Can we have formal escaping rules?


#1

Are there any plans to formalize a set of rules that could be used for escaping text to ensure no markdown formatting occurs? Here is my use case:

  1. Data is retrieved from a data source and is assumed to contain plain text.
  2. Data is presented to the user by combining it with a template written in markdown that contains placeholders for field names.

I want to ensure that the data is presented without any markdown applied to it.

Here are the steps that I’ve come up with thus far.

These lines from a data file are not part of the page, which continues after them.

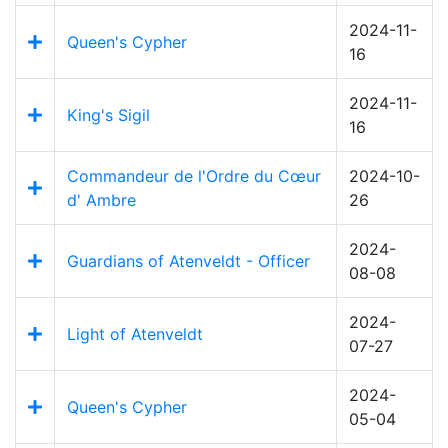
2024-11-
Queen's Cypher
16
2024-11-
King's Sigil
16
Commandeur de l'Ordre du Cœur
2024-10-
d' Ambre
26
2024-
Guardians of Atenveldt - Officer
08-08
2024-
Light of Atenveldt
07-27
2024-
Queen's Cypher
05-04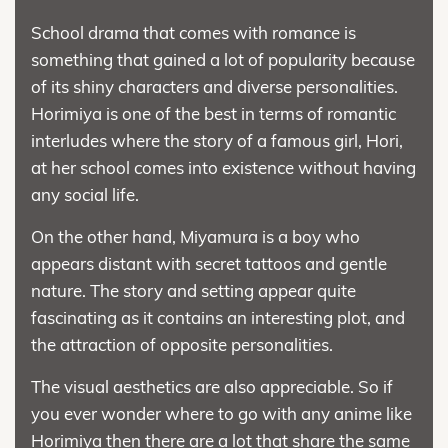
School drama that comes with romance is
something that gained a lot of popularity because
of its shiny characters and diverse personalities.
Horimiya is one of the best in terms of romantic
interludes where the story of a famous girl, Hori,
at her school comes into existence without having
any social life.
On the other hand, Miyamura is a boy who
appears distant with secret tattoos and gentle
nature. The story and setting appear quite
fascinating as it contains an interesting plot, and
the attraction of opposite personalities.
The visual aesthetics are also appreciable. So if
you ever wonder where to go with any anime like
Horimiya then there are a lot that share the same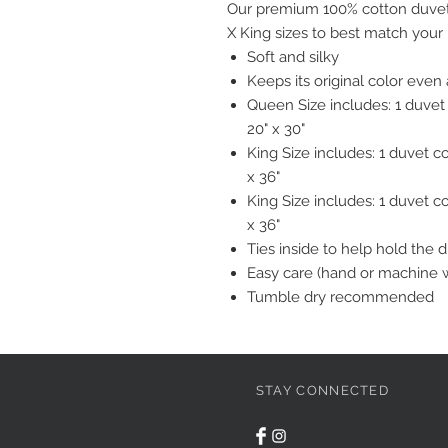
Our premium 100% cotton duvet 
X King sizes to best match your
Soft and silky
Keeps its original color eve
Queen Size includes: 1 duvet
20" x 30"
King Size includes: 1 duvet c
x 36"
King Size includes: 1 duvet c
x 36"
Ties inside to help hold the 
Easy care (hand or machine 
Tumble dry recommended
STAY CONNECTED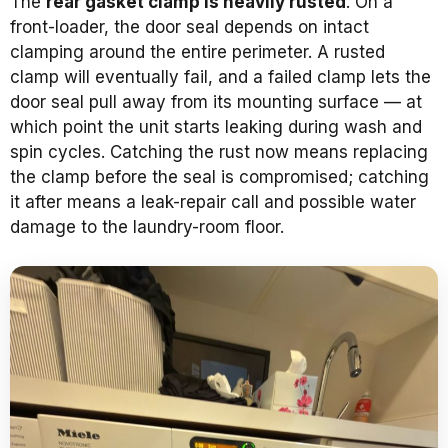
The
rear gasket clamp is heavily rusted
. On a
front-loader, the door seal depends on intact
clamping around the entire perimeter. A rusted
clamp will eventually fail, and a failed clamp lets the
door seal pull away from its mounting surface — at
which point the unit starts leaking during wash and
spin cycles. Catching the rust now means replacing
the clamp before the seal is compromised; catching
it after means a leak-repair call and possible water
damage to the laundry-room floor.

I’d be interested to know if I’ve missed anything:

  1. Escape known special characters:
    1. \ backslash
    2. ` backtick
    3. * asterisk
    4. _ underscore
    5. {} curly braces
    6. [] square brackets
    7. () parentheses
    8. # hash mark
    9. + plus sign
    10. - minus sign
    11. . dot
    12. ! exclamation mark
    13. > greater-than
    14. ~ tilde
  2. Replace four leading spaces (/^[ ]{4}/g) with   to prevent being interpreted as a code block.
  3. Replace 0-3 leading spaces + tab (/^[ ]{0,3}[ ]{1}/g) with   to prevent being interpreted as a code block.
  4. Replace two trailing spaces (/[ ]{2}$/g) with   to prevent being interpreted as a line break.

#2

You could probably wrap it in a <div> and HTML encode it.


#3
```plain text
There will be no Markdown processing in here, 
but the fences should consist of more backticks (or tildes) 
than their longest run in the pasted text.
```

#4

Thanks for the suggestion. It’s certainly a simpler way to avoid having to escape everything. I did try this at the time but the downside is that everything’s preformatted, so it’s still not quite the same end result. I don’t want to preserve indenting/formatting of the source text.

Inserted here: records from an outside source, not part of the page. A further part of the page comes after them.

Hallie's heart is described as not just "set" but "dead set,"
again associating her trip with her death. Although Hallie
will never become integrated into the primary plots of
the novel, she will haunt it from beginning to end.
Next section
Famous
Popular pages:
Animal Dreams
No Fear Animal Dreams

It would be handy if markdown had some kind of “not markdown” tag that you could wrap stuff in that it would just pass through without wrapping in any tags or converting anything.


#5

The HTML encoding idea sounds interesting, although I don’t want a <div> around it. The source text needs to be added inline, in the context of markdown before and after.

A basic example: ## {Title}


#6

I think in that case we need to formalize what it would mean to “Markdown Encode” text (and likely “Markdown Decode” for symmetry).

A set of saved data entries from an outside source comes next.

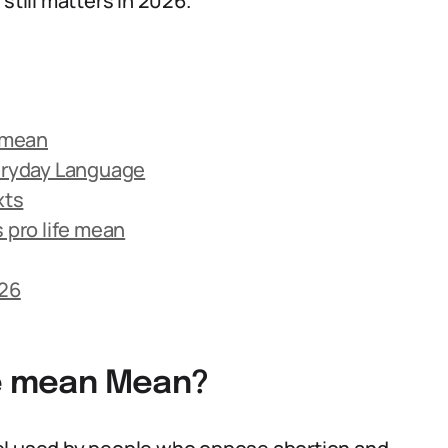
till matters in 2026.
e mean
veryday Language
xts
pro life mean
026
fe mean Mean?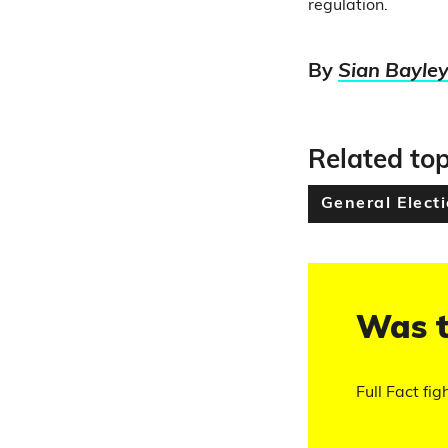
regulation.
By
Sian Bayle
Related top
General Elect
Was t
Full Fact fig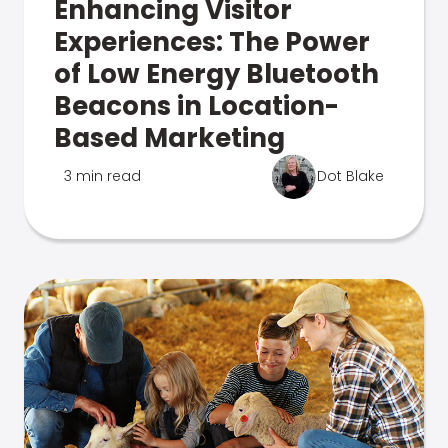
Enhancing Visitor
Experiences: The Power
of Low Energy Bluetooth
Beacons in Location-
Based Marketing
3 min read
Dot Blake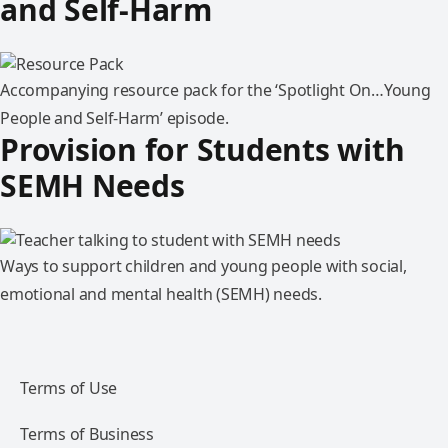
and Self-Harm
Accompanying resource pack for the ‘Spotlight On…Young
People and Self-Harm’ episode.
Provision for Students with
SEMH Needs
Ways to support children and young people with social,
emotional and mental health (SEMH) needs.
Terms of Use
Terms of Business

Based on your earlier posts, I considered suggesting we leverage <![CDATA[]]> blocks, but given your example of using a template that shouldn’t have additional formatting I think discussing what it would mean to encode text to markdown is appropriate.


#7

The presentation, i.e. font and line breaking behavior, depend on your output format. It is simple to change in HTML+CSS for instance, assuming the parser passes the info string value somehow to the class attribute.